An autonomous sweet pepper harvesting robot must perform several tasks to successfully harvest a fruit. Due to the highly unstructured environment in which the robot operates and the presence of occlusions, the current challenges are to improve the detection rate and lower the risk of losing sight of the fruit while approaching the fruit for harvest. Therefore, it is crucial to choose the best approach direction with least occlusion from obstacles.

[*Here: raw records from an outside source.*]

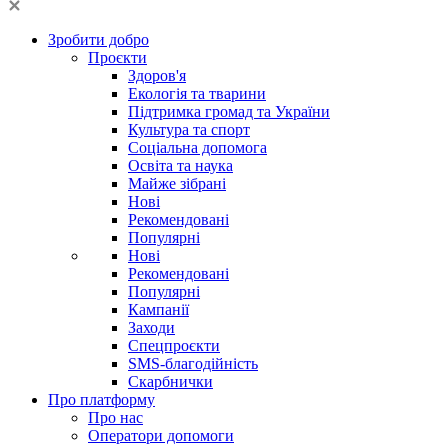
Зробити добро
Проєкти
Здоров'я
Екологія та тварини
Підтримка громад та України
Культура та спорт
Соціальна допомога
Освіта та наука
Майже зібрані
Нові
Рекомендовані
Популярні
Нові
Рекомендовані
Популярні
Кампанії
Заходи
Спецпроєкти
SMS-благодійність
Скарбнички
Про платформу
Про нас
Оператори допомоги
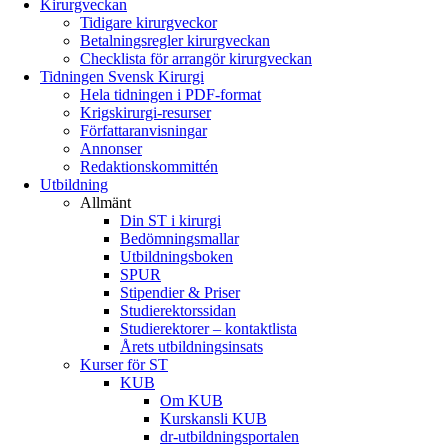
Kirurgveckan
Tidigare kirurgveckor
Betalningsregler kirurgveckan
Checklista för arrangör kirurgveckan
Tidningen Svensk Kirurgi
Hela tidningen i PDF-format
Krigskirurgi-resurser
Författaranvisningar
Annonser
Redaktionskommittén
Utbildning
Allmänt
Din ST i kirurgi
Bedömningsmallar
Utbildningsboken
SPUR
Stipendier & Priser
Studierektorssidan
Studierektorer – kontaktlista
Årets utbildningsinsats
Kurser för ST
KUB
Om KUB
Kurskansli KUB
dr-utbildningsportalen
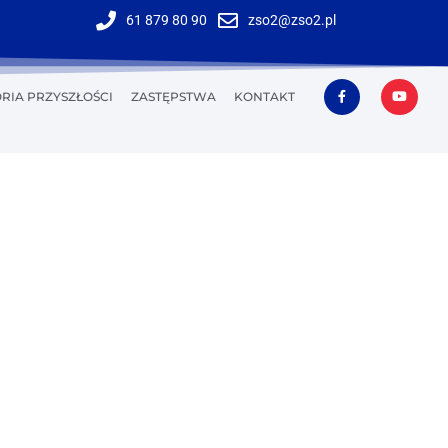
61 879 80 90
zso2@zso2.pl
RIA PRZYSZŁOŚCI
ZASTĘPSTWA
KONTAKT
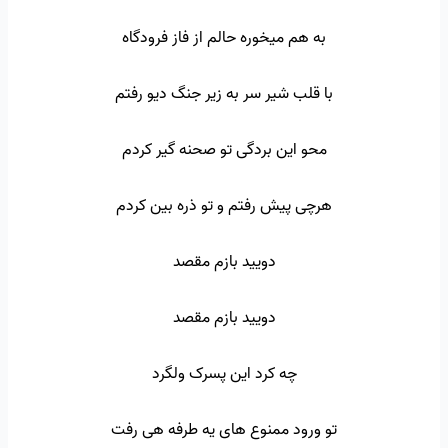
به هم میخوره حالم از فاز فرودگاه
با قلب شیر سر به زیر جنگ دیو رفتم
محو این بردگی تو صحنه گیر کردم
هرچی پیش رفتم و تو ذره بین کردم
دویید بازم مقصد
دویید بازم مقصد
چه کرد این پسرک ولگرد
تو ورود ممنوع های یه طرفه هی رفت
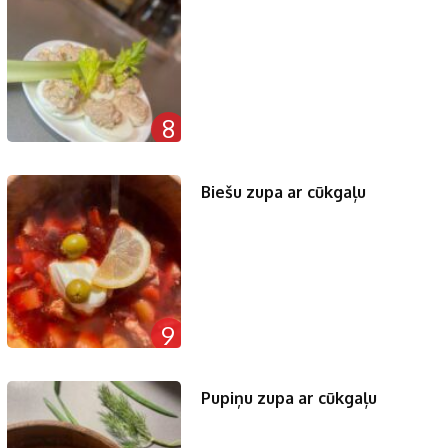
8
Biešu zupa ar cūkgaļu
9
Pupiņu zupa ar cūkgaļu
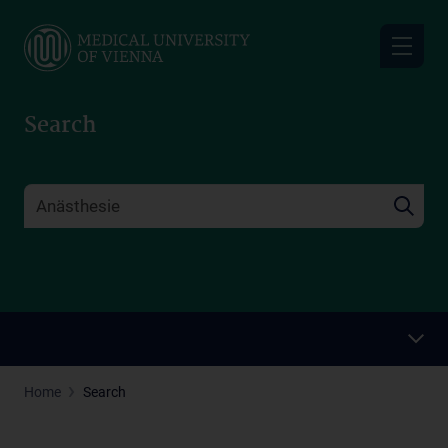
Skip
to
main
content
Search
Home
Search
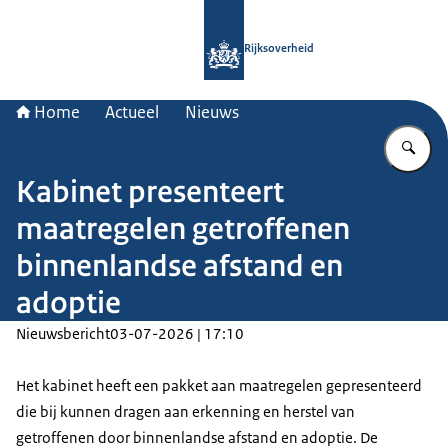
Naar de homepage van Rijksoverheid
Rijksoverheid
Home
Actueel
Nieuws
Vu
Kabinet presenteert
maatregelen getroffenen
binnenlandse afstand en
adoptie
Nieuwsbericht
03-07-2026 | 17:10
Het kabinet heeft een pakket aan maatregelen gepresenteerd
die bij kunnen dragen aan erkenning en herstel van
getroffenen door binnenlandse afstand en adoptie. De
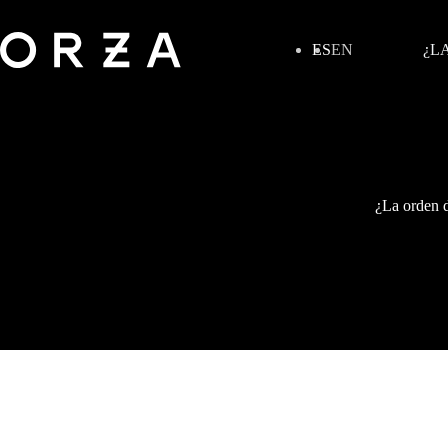
ES
EN
¿L
¿La orden d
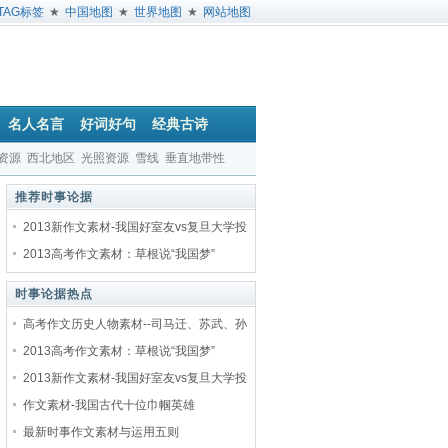
TAG标签
★
中国地图
★
世界地图
★
网站地图
名人名言
好词好句
经典古诗
资源
西北地区
光照资源
雪线
垂直地带性
推荐时事论据
2013新作文素材-我国好室友vs复旦大学投
2013高考作文素材：草根说“我国梦”
时事论据热点
高考作文历史人物素材--司马迁、苏武、孙
2013高考作文素材：草根说“我国梦”
2013新作文素材-我国好室友vs复旦大学投
作文素材-我国古代十位巾帼英雄
最新时事作文素材与运用五则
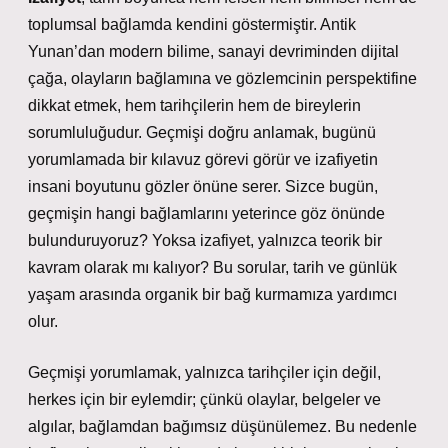
toplumsal bağlamda kendini göstermiştir. Antik
Yunan’dan modern bilime, sanayi devriminden dijital
çağa, olayların bağlamına ve gözlemcinin perspektifine
dikkat etmek, hem tarihçilerin hem de bireylerin
sorumluluğudur.
Geçmişi doğru anlamak, bugünü
yorumlamada bir kılavuz görevi görür ve izafiyetin
insani boyutunu gözler önüne serer.
Sizce bugün,
geçmişin hangi bağlamlarını yeterince göz önünde
bulunduruyoruz? Yoksa izafiyet, yalnızca teorik bir
kavram olarak mı kalıyor? Bu sorular, tarih ve günlük
yaşam arasında organik bir bağ kurmamıza yardımcı
olur.
Geçmişi yorumlamak, yalnızca tarihçiler için değil,
herkes için bir eylemdir; çünkü olaylar, belgeler ve
algılar, bağlamdan bağımsız düşünülemez. Bu nedenle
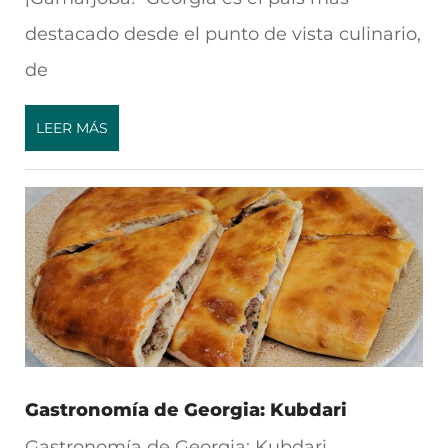
destacado desde el punto de vista culinario,
de
LEER MÁS
Gastronomía de Georgia: Kubdari
Gastronomía de Georgia: Kubdari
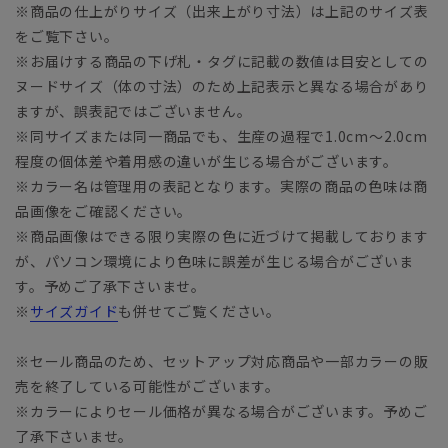
※商品の仕上がりサイズ（出来上がり寸法）は上記のサイズ表
をご覧下さい。
※お届けする商品の下げ札・タグに記載の数値は目安としての
ヌードサイズ（体の寸法）のため上記表示と異なる場合があり
ますが、誤表記ではございません。
※同サイズまたは同一商品でも、生産の過程で1.0cm～2.0cm
程度の個体差や着用感の違いが生じる場合がございます。
※カラー名は管理用の表記となります。実際の商品の色味は商
品画像をご確認ください。
※商品画像はできる限り実際の色に近づけて掲載しております
が、パソコン環境により色味に誤差が生じる場合がございま
す。予めご了承下さいませ。
※
サイズガイド
も併せてご覧ください。
※セール商品のため、セットアップ対応商品や一部カラーの販
売を終了している可能性がございます。
※カラーによりセール価格が異なる場合がございます。予めご
了承下さいませ。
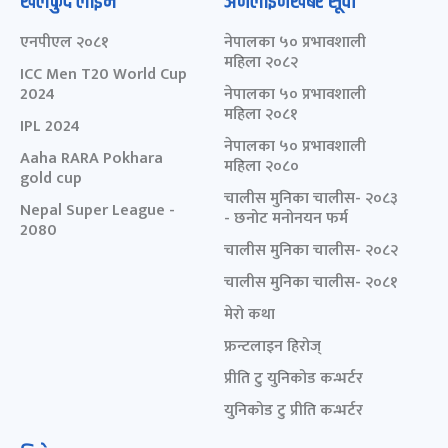
खेलकुद लाईभ
अनलाइनखबर सूची
एनपीएल २०८१
नेपालका ५० प्रभावशाली
महिला २०८२
ICC Men T20 World Cup
2024
नेपालका ५० प्रभावशाली
महिला २०८१
IPL 2024
नेपालका ५० प्रभावशाली
Aaha RARA Pokhara
महिला २०८०
gold cup
चालीस मुनिका चालीस- २०८३
Nepal Super League -
- छनोट मनोनयन फर्म
2080
चालीस मुनिका चालीस- २०८२
चालीस मुनिका चालीस- २०८१
मेरो कथा
फ्रन्टलाइन हिरोज्
प्रीति टु युनिकोड कन्भर्टर
युनिकोड टु प्रीति कन्भर्टर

The value of ideal information regarding the best approach direction was evaluated by comparing it to a method attempting several directions until successful harvesting is performed. A laboratory experiment was conducted on artificial sweet pepper plants using a system based on eye-in-hand configuration comprising a 6DOF robotic manipulator equipped with an RGB camera. The performance is evaluated in laboratorial conditions using both descriptive statistics of the average harvesting times and harvesting success as well as regression models. The results show roughly 40–45% increase in average harvest time when no a-priori information of the correct harvesting direction is available with a nearly linear increase in overall harvesting time for each failed harvesting attempt. The variability of the harvesting times grows with the number of approaches required, causing lower ability to predict them.
Tests show that occlusion of the front of the peppers significantly impacts the harvesting times. The major reason for this is the limited workspace of the robot often making the paths to positions to the side of the peppers significantly longer than to positions in front of the fruit which is more open.